1Use the Client API to Fetch the Latest Run

In addition to manipulating tags as seen in the previous lesson, the Metaflow client API allows you to access data from past runs. For example, this is how you can retrieve a model tagged as a deployment candidate outside of a flow:

from metaflow import Flow

def get_latest_successful_run(flow_nm, tag):
"Gets the latest successful run for a flow with a specific tag."
for r in Flow(flow_nm).runs(tag):
if r.successful: return r

The above code allows you to retrieve runs for flows matching flow_nm and filter them according to whether or not they are tagged.

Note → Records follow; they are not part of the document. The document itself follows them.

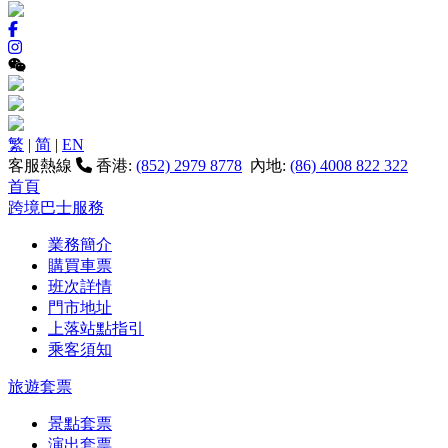
繁
|
简
|
EN
客服熱線
香港:
(852) 2979 8778
內地:
(86) 4008 822 322
首頁
跨境巴士服務
業務簡介
購買車票
班次詳情
門市地址
上落站點指引
乘客須知
旅遊套票
景點套票
演出套票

Finally, we check if the run is successful with the successful property.

2Load the Model

After retrieving the model's data with the client API, we can load the model like this:

from model import NbowModel

run = get_latest_successful_run('NLPFlow', 'deployment_candidate')
model = NbowModel.from_dict(run.data.model_dict)

3Make Predictions with the Model

Now that we have retrieved the model using the tag we can use it to make predictions:

import pandas as pd

predict_df = pd.read_parquet('predict.parquet')
preds = model.predict(predict_df['review'])
preds
    2023-03-31 17:41:26.790229: W tensorflow/core/platform/profile_utils/cpu_utils.cc:128] Failed to get CPU frequency: 0 Hz





array([[0.9973424 ],
[0.98123443],
[0.99737483],
...,
[0.9996966 ],
[0.9987401 ],
[0.4805344 ]], dtype=float32)

4Save Predictions

You can write these predictions to a parquet file like so:

import pyarrow as pa
pa_tbl = pa.table({"data": preds.squeeze()})
pa.parquet.write_table(pa_tbl, "sentiment_predictions.parquet")

In this episode, you saw how to use the results of a completed flow run, in this case accessing a trained model to make predictions on new data. In the next lesson, you will see how to access the model from a different flow.